Pour le spécialiste de la distribution Gino Van Ossel, “l’opticanal, c’est faire des choix”

Gino Van Ossel. © Dirk Leemans
Jérémie Lempereur Journaliste Trends-Tendances - retail, distribution, luxe

Conscient de ramer à contre-courant du discours ambiant qui martèle que le consommateur doit pouvoir être servi à tout moment par tous les canaux possibles, le spécialiste de la distribution Gino Van Ossel publie un livre aidant les “retailers” à poser des choix stratégiques. Quitte à contraindre le sacro-saint client…

Ils seront nombreux, les retailers, à pousser un ” ouf ” de soulagement en refermant le nouveau livre de Gino Van Ossel qui paraît dans sa version française en cette première semaine d’avril. Dans Le retail opticanal. Au-delà de l’hystérie digitale, le professeur de marketing à la Vlerick Business School assène un coup fatal à l’idée selon laquelle tout distributeur qui se respecte devrait rester accessible 24 h sur 24, sept jours sur sept et par tous les canaux possibles et imaginables, ces derniers devant par ailleurs être parfaitement interconnectés. On reconnaît ici le fameux concept de l’omnicanalité avec lequel on nous rabâche sans cesse les oreilles. C’était d’ailleurs le sujet du précédent ouvrage de notre expert, sorti il y a cinq ans. Mais depuis, de l’eau a coulé sous les ponts. ” Nous avons constaté que ce concept tel qu’il a été imaginé est en réalité très compliqué à mettre en oeuvre, explique l’auteur. Des études internationales ainsi qu’une petite enquête que nous avons menée démontrent que moins de 20% des distributeurs appliquent l’omnicanal. De plus, moins de la moitié de ces 20% affirment que c’est rentable. Il y a donc un défi énorme. Soit on ne le fait pas, soit ça ne fonctionne pas. ”

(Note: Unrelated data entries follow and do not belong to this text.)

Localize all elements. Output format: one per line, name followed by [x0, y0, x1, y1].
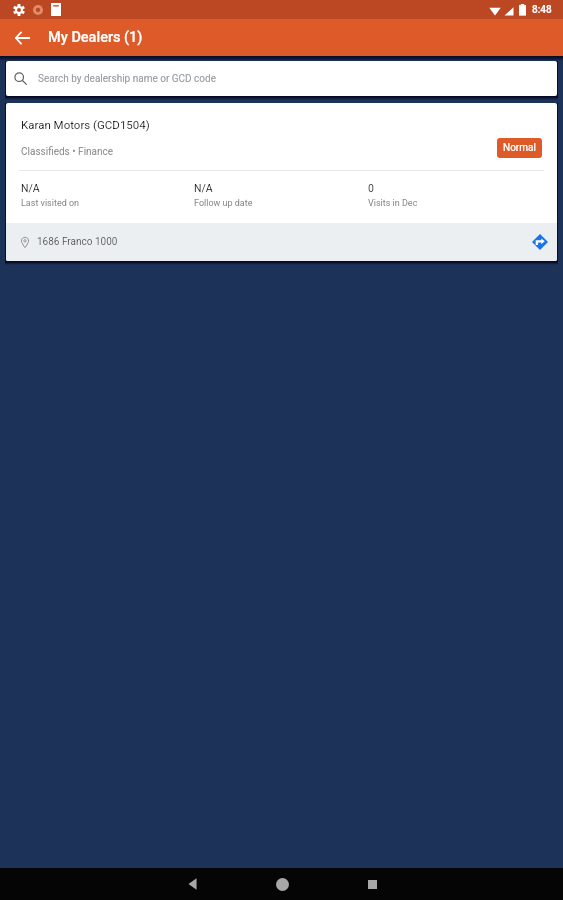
button[interactable]: Navigate up — [6, 22, 38, 54]
staticText: Last visited on — [21, 198, 80, 209]
staticText: 1686 Franco 1000 — [37, 236, 118, 248]
staticText: Search by dealership name or GCD code — [38, 73, 217, 85]
staticText: Follow up date — [194, 198, 253, 209]
staticText: N/A — [194, 182, 213, 194]
button[interactable]: Home — [237, 868, 327, 900]
staticText: 8:48 — [532, 4, 552, 16]
staticText: 0 — [368, 182, 374, 194]
button[interactable]: Recent apps — [327, 868, 417, 900]
staticText: Classifieds • Finance — [21, 146, 114, 158]
button[interactable]: Directions — [529, 231, 551, 253]
button[interactable]: Back — [147, 868, 237, 900]
button[interactable]: Search by dealership name or GCD code — [6, 61, 557, 96]
button[interactable]: Karan Motors (GCD1504) — [6, 103, 557, 261]
staticText: Karan Motors (GCD1504) — [21, 118, 150, 131]
staticText: My Dealers (1) — [48, 29, 143, 46]
button[interactable]: Normal — [497, 138, 542, 158]
staticText: N/A — [21, 182, 40, 194]
staticText: Normal — [503, 142, 536, 154]
staticText: Visits in Dec — [368, 198, 418, 209]
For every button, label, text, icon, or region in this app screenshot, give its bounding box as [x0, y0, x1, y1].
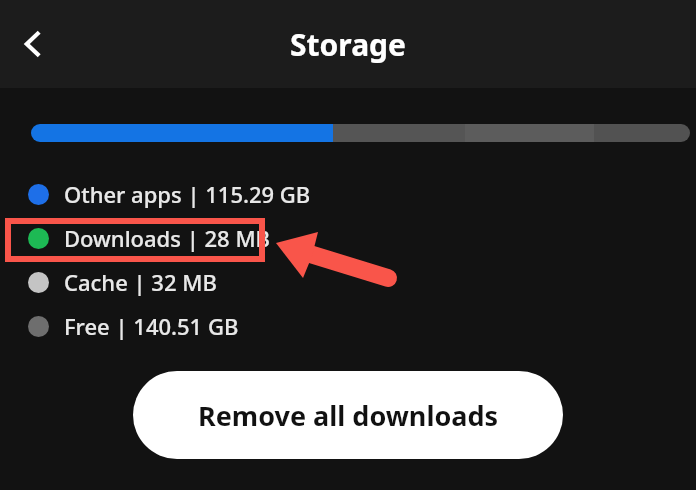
staticText: Downloads | 28 MB: [64, 223, 270, 253]
staticText: Cache | 32 MB: [64, 267, 217, 297]
button[interactable]: Cache | 32 MB: [0, 260, 696, 304]
staticText: Other apps | 115.29 GB: [64, 179, 311, 209]
button[interactable]: Back: [6, 17, 60, 71]
button[interactable]: Downloads | 28 MB: [0, 216, 696, 260]
button[interactable]: Free | 140.51 GB: [0, 304, 696, 348]
staticText: Remove all downloads: [198, 397, 499, 434]
staticText: Storage: [290, 24, 406, 65]
staticText: Free | 140.51 GB: [64, 311, 239, 341]
button[interactable]: Other apps | 115.29 GB: [0, 172, 696, 216]
button[interactable]: Remove all downloads: [133, 371, 563, 459]
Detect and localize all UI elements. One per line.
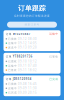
staticText: 运输中 bbox=[8, 42, 17, 45]
staticText: 09-09 11:30 bbox=[18, 86, 37, 90]
button[interactable]: 订单 YT88201736 bbox=[4, 53, 60, 74]
staticText: 09-13 09:20 bbox=[18, 46, 37, 49]
staticText: 订单 YT88201736 bbox=[6, 55, 33, 58]
staticText: 运输中 bbox=[49, 32, 58, 36]
staticText: 09-10 10:12 bbox=[18, 60, 37, 63]
staticText: 订单 JD55120934 bbox=[6, 77, 32, 81]
staticText: 已签收 bbox=[49, 55, 58, 58]
staticText: 09-09 20:15 bbox=[18, 91, 37, 94]
button[interactable]: 订单 SF10293847 bbox=[4, 30, 60, 51]
staticText: 已揽收 bbox=[8, 60, 17, 63]
staticText: 运输中 bbox=[8, 64, 17, 67]
staticText: 派送中 bbox=[8, 46, 17, 49]
staticText: 09-11 07:40 bbox=[18, 64, 37, 68]
staticText: 实时查看您的订单配送进度 bbox=[14, 14, 50, 18]
staticText: 已完成 bbox=[49, 77, 58, 81]
staticText: 已完成 bbox=[8, 91, 17, 94]
staticText: 已签收 bbox=[8, 68, 17, 72]
staticText: 搜索订单号 bbox=[24, 23, 40, 26]
staticText: 09-11 18:02 bbox=[18, 68, 37, 72]
staticText: 09-12 14:05 bbox=[18, 41, 37, 45]
staticText: 订单 SF10293847 bbox=[6, 32, 31, 36]
staticText: 订单跟踪 bbox=[18, 4, 46, 12]
staticText: 09-12 08:30 bbox=[18, 37, 37, 41]
button[interactable]: 订单 JD55120934 bbox=[4, 75, 60, 96]
staticText: 已揽收 bbox=[8, 82, 17, 86]
staticText: 运输中 bbox=[8, 87, 17, 90]
staticText: 已揽收 bbox=[8, 37, 17, 40]
staticText: 09-08 16:45 bbox=[18, 82, 37, 86]
button[interactable]: 搜索订单号 bbox=[7, 22, 57, 28]
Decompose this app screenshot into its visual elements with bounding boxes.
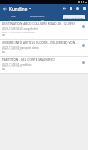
staticText: Kundine <box>9 6 28 12</box>
button[interactable]: More options <box>82 6 87 11</box>
staticText: Sendungen/Bestellungen fur Kunden <box>30 14 54 17</box>
button[interactable]: Back <box>2 6 8 12</box>
staticText: PARTITION - GEL CONTE MAGNIFICI <box>2 58 55 62</box>
button[interactable]: UNSERE INFO ARTICLE FLOORS - DELIVERIED … <box>0 40 88 56</box>
staticText: 2023-11-08 00 transport daten <box>2 46 40 50</box>
button[interactable]: Details <box>81 60 85 64</box>
button[interactable]: PARTITION - GEL CONTE MAGNIFICI <box>0 57 88 73</box>
staticText: DESTINATION ABCD COLLSERS ROAD 28 - 12.0… <box>2 22 75 26</box>
staticText: 2023-11-08 00:41 ausgeliefert <box>2 27 39 31</box>
staticText: 20 <box>41 18 44 21</box>
button[interactable]: Export <box>62 6 67 11</box>
staticText: 2023-11-08 Status <box>2 47 23 50</box>
button[interactable]: Details <box>81 43 85 47</box>
staticText: 1 von 1448 <box>10 18 16 21</box>
staticText: Mehr Sendungen <box>64 16 84 19</box>
button[interactable]: Details <box>81 24 85 28</box>
staticText: Alle <box>11 14 16 17</box>
button[interactable]: Mehr Sendungen <box>63 15 85 19</box>
button[interactable]: Refresh <box>75 6 80 11</box>
button[interactable]: Document <box>68 6 73 11</box>
staticText: UNSERE INFO ARTICLE FLOORS - DELIVERIED … <box>2 41 78 45</box>
staticText: 2023-11-08 Status aktualisiert <box>2 30 36 33</box>
staticText: 2023-11-08 05 condition <box>2 63 32 67</box>
button[interactable]: DESTINATION ABCD COLLSERS ROAD 28 - 12.0… <box>0 21 88 39</box>
staticText: 2023-11-08 Status <box>2 64 23 67</box>
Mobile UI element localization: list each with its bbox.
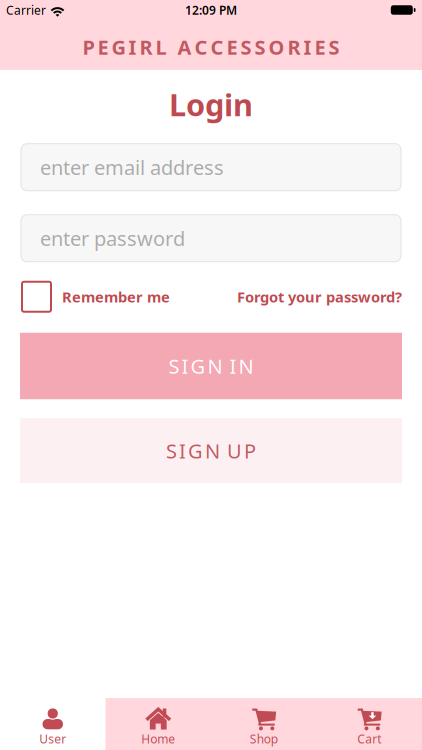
staticText: Shop	[250, 731, 278, 747]
staticText: User	[39, 731, 66, 747]
staticText: enter email address	[40, 154, 224, 180]
button[interactable]: S I G N U P	[20, 418, 402, 483]
staticText: 12:09 PM	[185, 2, 237, 18]
staticText: S I G N I N	[168, 353, 254, 379]
button[interactable]: User	[0, 698, 106, 750]
staticText: Carrier	[6, 2, 46, 18]
staticText: Forgot your password?	[237, 287, 402, 306]
button[interactable]: Home	[106, 698, 211, 750]
button[interactable]: Forgot your password?	[237, 287, 402, 306]
staticText: enter password	[40, 225, 185, 252]
staticText: Login	[169, 84, 253, 125]
staticText: Home	[141, 731, 175, 747]
staticText: S I G N U P	[166, 437, 256, 464]
button[interactable]: enter password	[21, 215, 401, 262]
button[interactable]: Shop	[211, 698, 316, 750]
staticText: Remember me	[62, 287, 170, 306]
button[interactable]: Remember me	[22, 282, 170, 312]
button[interactable]: Cart	[316, 698, 422, 750]
staticText: Cart	[357, 731, 381, 747]
button[interactable]: S I G N I N	[20, 333, 402, 399]
button[interactable]: enter email address	[21, 144, 401, 191]
staticText: P E G I R L A C C E S S O R I E S	[82, 34, 340, 60]
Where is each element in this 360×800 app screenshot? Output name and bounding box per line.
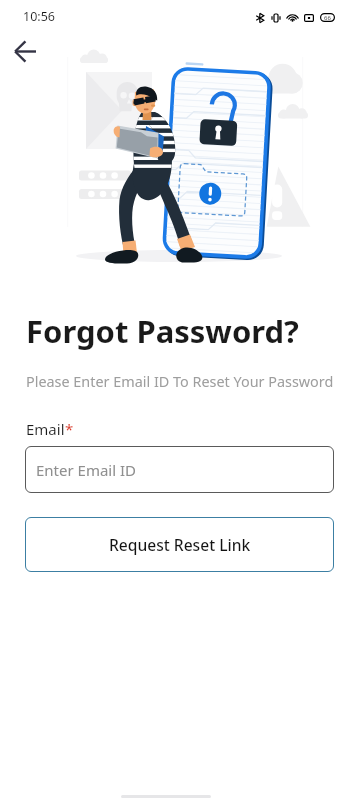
button[interactable]: Enter Email ID <box>25 446 334 493</box>
staticText: Enter Email ID <box>36 460 137 480</box>
staticText: Request Reset Link <box>109 534 251 555</box>
staticText: 10:56 <box>23 8 55 25</box>
staticText: Please Enter Email ID To Reset Your Pass… <box>26 372 334 392</box>
staticText: Forgot Password? <box>26 310 299 352</box>
staticText: Email <box>26 419 65 439</box>
button[interactable]: Back <box>5 31 45 71</box>
staticText: 66 <box>324 14 331 22</box>
staticText: * <box>65 419 74 439</box>
button[interactable]: Request Reset Link <box>25 517 334 572</box>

On ne peut jamais gagner pour tout le monde, partout et tout le temps. La bonne nouvelle, c’est que ce n’est pas nécessaire. Il faut simplement gagner.

Le concept partirait en fait d’un postulat trop simple. Il suffirait au distributeur d’ajouter un webshop à son réseau de magasins, et le consommateur pourrait choisir entre les deux. ” De manière théorique, cela tient la route, affirme Gino Van Ossel. Mais la pratique montre que l’e-commerce est un métier tout à fait différent et très coûteux. Si l’on regarde des pure players rentables comme Zalando ou ASOS, on remarque que leurs marges nettes sont vraiment plus faibles. On parle de très grands volumes, mais avec une rentabilité qui n’est pas du tout la même que celle de la distribution physique. En créant un webshop, un distributeur vient donc ajouter un modèle moins rentable à un modèle nettement plus profitable. Parallèlement, il crée une concurrence supplémentaire à son réseau de magasins et en diminue donc la rentabilité. ”

Gino Van Ossel
Gino Van Ossel© Dirk Leemans

Poser des choix

Que faire, alors ? La réponse tient en un mot : choisir. Soyons clairs : notre interlocuteur ne tire pas un trait sur l’omnicanal. ” A long terme, on va vers un modèle de ce type qui veut que le consommateur puisse choisir la manière dont il va interagir avec l’entreprise “, assure-t-il. Mais dans un premier temps, le spécialiste du retail conseille plutôt de miser sur ce qu’il appelle l’opticanal. Est-il en train de demander aux distributeurs de revoir leurs prétentions à la baisse, faute de pouvoir lutter contre les géants de l’e-commerce ? L’homme réfute. ” C’est plutôt une révision ciblée, lance-t-il. Il s’agit de faire des choix. On ne peut jamais gagner pour tout le monde, partout et tout le temps. La bonne nouvelle, c’est que ce n’est pas nécessaire. Il faut simplement gagner. L’opticanal est donc une stratégie gagnante pour une certaine catégorie de produits, dans un certain contexte et pour un certain groupe cible. Beaucoup de retailers sont venus me trouver en me disant que c’était exactement ce qu’ils faisaient, mais qu’ils n’étaient pas certains que ce soit le bon choix dans un contexte où l’on ne fait que parler d’omnicanal. Mon livre les rassure. ”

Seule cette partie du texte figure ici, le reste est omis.